Le bilan des pertes de chaleur dans une maison montre que les toitures constituent les parois les moins résistantes sur le plan thermique et peuvent être responsables de 30% des déperditions d’énergie en hiver. Une bonne isolation des combles peut ainsi faire économiser jusqu’à 60% de la facture énergétique de vos clients et abaisser la température de 7 à 8°C sous leur toiture en été.
L’isolation des combles est donc un investissement rentable et indispensable pour améliorer leur confort. Du côté des techniques applicables, les solutions diffèrent selon qu’il s’agisse de combles perdus ou aménagés. Dans tous les cas, on vérifiera que le plafond-plancher des combles soit capable de résister à la charge supplémentaire représentée par le poids de l’isolant.
Par ailleurs, on veillera à ce que ce dernier soit continu et étanche à l’air, ainsi qu’à calfeutrer tous les percements du parement du plafond (éclairage, spots, canalisations électriques…). Enfin, si l’on veut atteindre un niveau BBC, il est impératif de prévoir un pare-vapeur lorsque le plancher ne permet pas d’assurer l’étanchéité à l’air aujourd’hui requise pour ce niveau d’efficacité.

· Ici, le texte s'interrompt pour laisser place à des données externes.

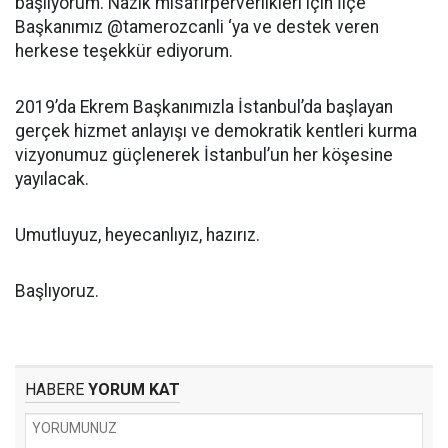
başlıyorum. Nazik misafirperverlikleri için İlçe
Başkanımız @tamerozcanli ‘ya ve destek veren
herkese teşekkür ediyorum.
2019’da Ekrem Başkanımızla İstanbul’da başlayan
gerçek hizmet anlayışı ve demokratik kentleri kurma
vizyonumuz güçlenerek İstanbul’un her köşesine
yayılacak.
Umutluyuz, heyecanlıyız, hazırız.
Başlıyoruz.
HABERE
YORUM KAT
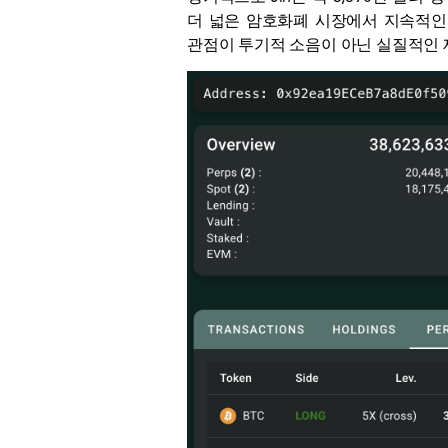
더 넓은 암호화폐 시장에서 지속적인 
관점이 투기적 소음이 아닌 실질적인 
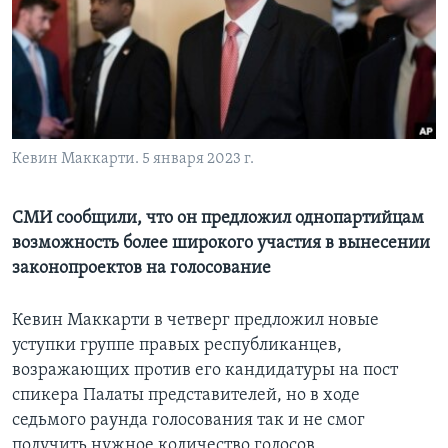
Learning English
СОЦИАЛЬНЫЕ СЕТИ
Кевин Маккарти. 5 января 2023 г.
Языки
СМИ сообщили, что он предложил однопартийцам
возможность более широкого участия в вынесении
законопроектов на голосование
Кевин Маккарти в четверг предложил новые
уступки группе правых республиканцев,
возражающих против его кандидатуры на пост
спикера Палаты представителей, но в ходе
седьмого раунда голосования так и не смог
получить нужное количество голосов.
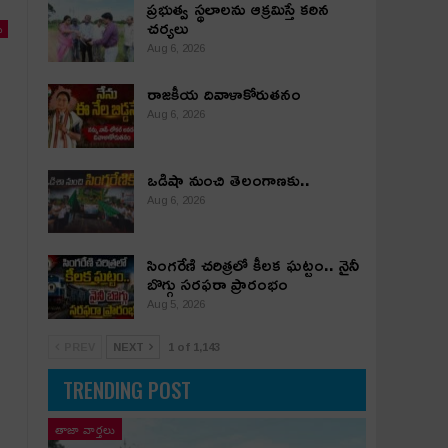
ప్రభుత్వ స్థలాలను ఆక్రమిస్తే కఠిన
చర్యలు
ు
Aug 6, 2026
రాజకీయ దివాళాకోరుతనం
Aug 6, 2026
ఒడిషా నుంచి తెలంగాణ‌కు..
Aug 6, 2026
సింగరేణి చరిత్రలో కీలక ఘట్టం.. నైనీ
బొగ్గు సరఫరా ప్రారంభం
Aug 5, 2026
PREV
NEXT
1 of 1,143
TRENDING POST
తాజా వార్తలు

Solution 1 : Les combles perdus
©Pro Sud Habitat
Deux techniques sont possibles : l’isolation par une laine déroulée ou l’isolation par soufflage, cette dernière offrant la mise en œuvre la plus aisée.

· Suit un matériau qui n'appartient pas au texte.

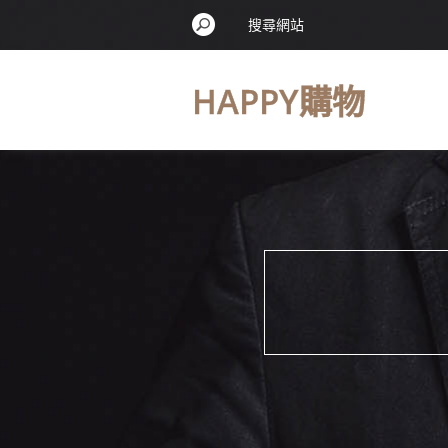
HAPPY購物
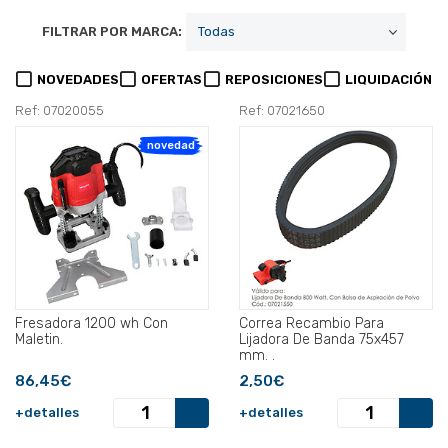
FILTRAR POR MARCA:
NOVEDADES
OFERTAS
REPOSICIONES
LIQUIDACIÓN
Ref: 07020055
Ref: 07021650
novedad
Fresadora 1200 wh Con
Correa Recambio Para
Maletin.
Lijadora De Banda 75x457
mm. .
86,45€
2,50€
+detalles
+detalles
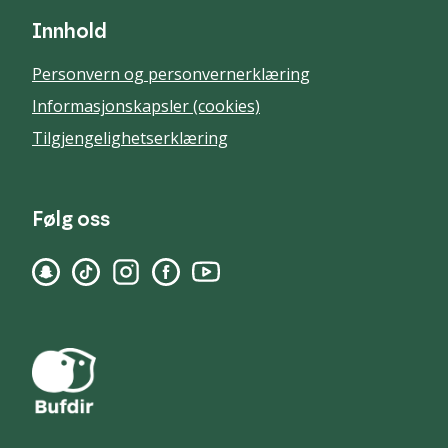
Innhold
Personvern og personvernerklæring
Informasjonskapsler (cookies)
Tilgjengelighetserklæring
Følg oss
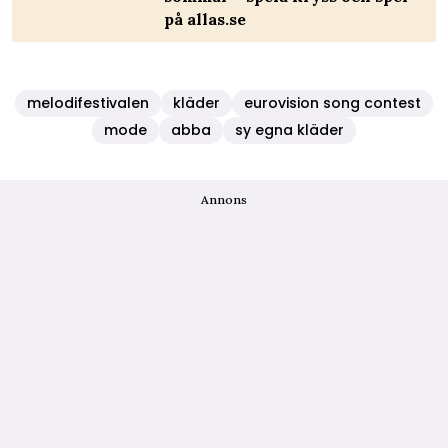
på allas.se
melodifestivalen
kläder
eurovision song contest
mode
abba
sy egna kläder
Annons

• Solution A : L’isolation sur plancher par une laine à dérouler
L’isolation par rouleaux à poser entre solives ou sur le plancher d’un comble perdu peut être envisagée dès lors qu’il y a suffisamment de hauteur de toiture pour permettre au poseur de se déplacer et que le type de charpente n’oblige pas à de multiples découpes.
En isolation sur plancher, les fortes épaisseurs d’isolants en rouleaux aujourd’hui disponibles permettent d’obtenir en monocouche des résistances thermiques jusqu’à R=8m2.K/W, ce qui correspond à la résistance thermique minimale préconisée en construction BBC. Mais on peut aussi opter pour une mise en œuvre en double couche permettant une amélioration énergétique grâce au cumul des résistances thermiques.
Le produit isolant doit être déroulé ou posé sur le plancher, sans espace ou lame d’air entre les deux. Il est remonté sur la panne sablière en prenant garde de ne pas obstruer les entrées d’air nécessaires à la ventilation de la sous-couverture lorsqu’elles se situent en partie basse de la toiture.
• Solution B : L’isolation par une laine ou ouate soufflée
La laine minérale en vrac se trouve soit en flocons qu’on étale, soit en nodules qu’on souffle. Dans le neuf, le plafond est suspendu à quelques centimètres sous les solives pour pouvoir souffler la laine de façon continue dans l’espace ainsi créé et limiter le pont thermique qui y est associé.
Le soufflage se poursuit en remplissant les espaces entre solives, puis au-dessus de celles-ci jusqu’à ce que l’on atteigne la résistance thermique visée. En rénovation, le plafond est très souvent fixé directement sur les solives. Le soufflage est donc effectué en remplissant les caissons constitués par le plafond et les solives, puis se poursuit au-delà des solives afin d’atteindre la résistance thermique voulue.
Remarques :
il faut protéger les combles contre les courants d’air car l’isolant projeté peut se montrer volatile. Les isolants doivent être incombustibles autour des conduits de cheminée. Projeter les nodules de laine minérale à plusieurs mètres dans le comble permet de remplir les coins inaccessibles et de limiter les ponts thermiques. La mise en œuvre est facilitée car elle ne demande pas de déplacement dans le comble ni de sac à monter. A épaisseur égale, elle est un peu moins performante que la laine en flocons, mais nettement moins chère.